What you have to do: Check each line of the entries below for the string "specialty" and state how many lines have it, with no other text.

Data to examine:
========================

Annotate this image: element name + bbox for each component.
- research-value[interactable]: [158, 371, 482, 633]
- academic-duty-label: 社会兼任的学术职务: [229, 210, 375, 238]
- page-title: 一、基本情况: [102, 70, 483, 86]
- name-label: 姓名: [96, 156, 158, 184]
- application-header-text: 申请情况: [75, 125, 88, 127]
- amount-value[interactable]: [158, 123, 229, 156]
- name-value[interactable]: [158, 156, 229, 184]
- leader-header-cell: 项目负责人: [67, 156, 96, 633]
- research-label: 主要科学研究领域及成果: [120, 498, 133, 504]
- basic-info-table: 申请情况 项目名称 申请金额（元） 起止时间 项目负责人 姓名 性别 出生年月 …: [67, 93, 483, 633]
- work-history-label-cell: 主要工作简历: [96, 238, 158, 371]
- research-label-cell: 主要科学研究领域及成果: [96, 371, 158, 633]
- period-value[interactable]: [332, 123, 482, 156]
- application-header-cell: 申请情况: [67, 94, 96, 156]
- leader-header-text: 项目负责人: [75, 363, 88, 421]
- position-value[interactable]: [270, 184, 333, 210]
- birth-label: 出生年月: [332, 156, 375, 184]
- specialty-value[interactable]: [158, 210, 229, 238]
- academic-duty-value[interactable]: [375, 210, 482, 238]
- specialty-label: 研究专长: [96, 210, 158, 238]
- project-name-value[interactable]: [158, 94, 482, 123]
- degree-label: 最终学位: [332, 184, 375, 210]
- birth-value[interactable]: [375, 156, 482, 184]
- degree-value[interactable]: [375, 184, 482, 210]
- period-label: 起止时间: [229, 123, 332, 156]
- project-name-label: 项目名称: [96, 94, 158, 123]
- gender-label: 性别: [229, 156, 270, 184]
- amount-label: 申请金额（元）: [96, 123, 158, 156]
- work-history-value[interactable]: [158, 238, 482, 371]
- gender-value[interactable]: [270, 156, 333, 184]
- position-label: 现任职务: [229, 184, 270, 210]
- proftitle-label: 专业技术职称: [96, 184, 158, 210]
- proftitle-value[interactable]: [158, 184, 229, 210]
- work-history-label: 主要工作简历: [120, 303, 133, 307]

========================

Result: 2